[Dataset extract Boundary: Start]

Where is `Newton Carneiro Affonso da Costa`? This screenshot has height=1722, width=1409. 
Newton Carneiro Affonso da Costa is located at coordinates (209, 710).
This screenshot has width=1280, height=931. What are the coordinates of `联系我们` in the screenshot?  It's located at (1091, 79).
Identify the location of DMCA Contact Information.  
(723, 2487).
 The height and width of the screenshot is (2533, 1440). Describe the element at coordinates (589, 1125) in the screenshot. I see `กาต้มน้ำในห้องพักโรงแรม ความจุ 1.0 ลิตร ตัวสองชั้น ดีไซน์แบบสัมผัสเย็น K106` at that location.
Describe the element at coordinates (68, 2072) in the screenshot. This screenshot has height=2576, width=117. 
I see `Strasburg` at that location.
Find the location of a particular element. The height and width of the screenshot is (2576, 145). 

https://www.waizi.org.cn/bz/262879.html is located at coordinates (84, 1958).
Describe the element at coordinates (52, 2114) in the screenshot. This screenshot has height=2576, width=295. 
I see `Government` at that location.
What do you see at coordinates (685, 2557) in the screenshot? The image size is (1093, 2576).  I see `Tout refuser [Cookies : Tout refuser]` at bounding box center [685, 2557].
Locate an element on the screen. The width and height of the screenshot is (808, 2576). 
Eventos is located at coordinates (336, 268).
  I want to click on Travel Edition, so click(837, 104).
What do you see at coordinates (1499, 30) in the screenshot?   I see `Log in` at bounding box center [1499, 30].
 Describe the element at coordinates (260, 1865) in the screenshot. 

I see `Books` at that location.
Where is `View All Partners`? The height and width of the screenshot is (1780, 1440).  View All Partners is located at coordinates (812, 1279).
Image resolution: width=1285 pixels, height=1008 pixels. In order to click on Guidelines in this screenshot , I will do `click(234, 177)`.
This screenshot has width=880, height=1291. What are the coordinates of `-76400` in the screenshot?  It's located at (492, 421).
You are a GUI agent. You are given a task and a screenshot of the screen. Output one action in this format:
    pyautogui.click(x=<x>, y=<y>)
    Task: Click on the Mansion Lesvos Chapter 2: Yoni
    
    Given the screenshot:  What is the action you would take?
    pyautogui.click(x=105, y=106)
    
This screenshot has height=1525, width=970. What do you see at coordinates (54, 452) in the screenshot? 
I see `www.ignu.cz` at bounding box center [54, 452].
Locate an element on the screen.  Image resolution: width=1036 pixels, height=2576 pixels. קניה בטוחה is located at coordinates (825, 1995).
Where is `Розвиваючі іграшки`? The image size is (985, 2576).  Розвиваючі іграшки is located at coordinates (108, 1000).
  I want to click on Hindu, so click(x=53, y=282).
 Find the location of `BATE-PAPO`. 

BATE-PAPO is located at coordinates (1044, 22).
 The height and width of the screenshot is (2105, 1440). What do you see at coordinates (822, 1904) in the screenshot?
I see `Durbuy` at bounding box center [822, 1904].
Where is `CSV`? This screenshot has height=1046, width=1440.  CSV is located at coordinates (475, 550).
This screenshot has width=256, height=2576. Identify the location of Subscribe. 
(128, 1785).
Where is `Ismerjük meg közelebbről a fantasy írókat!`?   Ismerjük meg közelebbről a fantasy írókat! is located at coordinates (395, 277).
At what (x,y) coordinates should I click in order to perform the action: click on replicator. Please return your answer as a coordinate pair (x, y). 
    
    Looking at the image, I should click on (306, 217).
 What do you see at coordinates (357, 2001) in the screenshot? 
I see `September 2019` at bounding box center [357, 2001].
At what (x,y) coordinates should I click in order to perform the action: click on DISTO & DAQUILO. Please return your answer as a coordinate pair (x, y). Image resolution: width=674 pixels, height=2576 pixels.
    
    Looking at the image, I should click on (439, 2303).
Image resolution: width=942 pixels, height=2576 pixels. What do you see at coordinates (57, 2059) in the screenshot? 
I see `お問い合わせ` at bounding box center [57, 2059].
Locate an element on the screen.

[Dataset extract Boundary: End]

* What to produce
Word for word, transcribe the complete listing.

* Written solution
Where is `Newton Carneiro Affonso da Costa`? This screenshot has height=1722, width=1409. 
Newton Carneiro Affonso da Costa is located at coordinates (209, 710).
This screenshot has width=1280, height=931. What are the coordinates of `联系我们` in the screenshot?  It's located at (1091, 79).
Identify the location of DMCA Contact Information.  
(723, 2487).
 The height and width of the screenshot is (2533, 1440). Describe the element at coordinates (589, 1125) in the screenshot. I see `กาต้มน้ำในห้องพักโรงแรม ความจุ 1.0 ลิตร ตัวสองชั้น ดีไซน์แบบสัมผัสเย็น K106` at that location.
Describe the element at coordinates (68, 2072) in the screenshot. This screenshot has height=2576, width=117. 
I see `Strasburg` at that location.
Find the location of a particular element. The height and width of the screenshot is (2576, 145). 

https://www.waizi.org.cn/bz/262879.html is located at coordinates (84, 1958).
Describe the element at coordinates (52, 2114) in the screenshot. This screenshot has height=2576, width=295. 
I see `Government` at that location.
What do you see at coordinates (685, 2557) in the screenshot? The image size is (1093, 2576).  I see `Tout refuser [Cookies : Tout refuser]` at bounding box center [685, 2557].
Locate an element on the screen. The width and height of the screenshot is (808, 2576). 
Eventos is located at coordinates (336, 268).
  I want to click on Travel Edition, so click(837, 104).
What do you see at coordinates (1499, 30) in the screenshot?   I see `Log in` at bounding box center [1499, 30].
 Describe the element at coordinates (260, 1865) in the screenshot. 

I see `Books` at that location.
Where is `View All Partners`? The height and width of the screenshot is (1780, 1440).  View All Partners is located at coordinates (812, 1279).
Image resolution: width=1285 pixels, height=1008 pixels. In order to click on Guidelines in this screenshot , I will do `click(234, 177)`.
This screenshot has width=880, height=1291. What are the coordinates of `-76400` in the screenshot?  It's located at (492, 421).
You are a GUI agent. You are given a task and a screenshot of the screen. Output one action in this format:
    pyautogui.click(x=<x>, y=<y>)
    Task: Click on the Mansion Lesvos Chapter 2: Yoni
    
    Given the screenshot:  What is the action you would take?
    pyautogui.click(x=105, y=106)
    
This screenshot has height=1525, width=970. What do you see at coordinates (54, 452) in the screenshot? 
I see `www.ignu.cz` at bounding box center [54, 452].
Locate an element on the screen.  Image resolution: width=1036 pixels, height=2576 pixels. קניה בטוחה is located at coordinates (825, 1995).
Where is `Розвиваючі іграшки`? The image size is (985, 2576).  Розвиваючі іграшки is located at coordinates (108, 1000).
  I want to click on Hindu, so click(x=53, y=282).
 Find the location of `BATE-PAPO`. 

BATE-PAPO is located at coordinates (1044, 22).
 The height and width of the screenshot is (2105, 1440). What do you see at coordinates (822, 1904) in the screenshot?
I see `Durbuy` at bounding box center [822, 1904].
Where is `CSV`? This screenshot has height=1046, width=1440.  CSV is located at coordinates (475, 550).
This screenshot has width=256, height=2576. Identify the location of Subscribe. 
(128, 1785).
Where is `Ismerjük meg közelebbről a fantasy írókat!`?   Ismerjük meg közelebbről a fantasy írókat! is located at coordinates (395, 277).
At what (x,y) coordinates should I click in order to perform the action: click on replicator. Please return your answer as a coordinate pair (x, y). 
    
    Looking at the image, I should click on (306, 217).
 What do you see at coordinates (357, 2001) in the screenshot? 
I see `September 2019` at bounding box center [357, 2001].
At what (x,y) coordinates should I click in order to perform the action: click on DISTO & DAQUILO. Please return your answer as a coordinate pair (x, y). Image resolution: width=674 pixels, height=2576 pixels.
    
    Looking at the image, I should click on (439, 2303).
Image resolution: width=942 pixels, height=2576 pixels. What do you see at coordinates (57, 2059) in the screenshot? 
I see `お問い合わせ` at bounding box center [57, 2059].
Locate an element on the screen.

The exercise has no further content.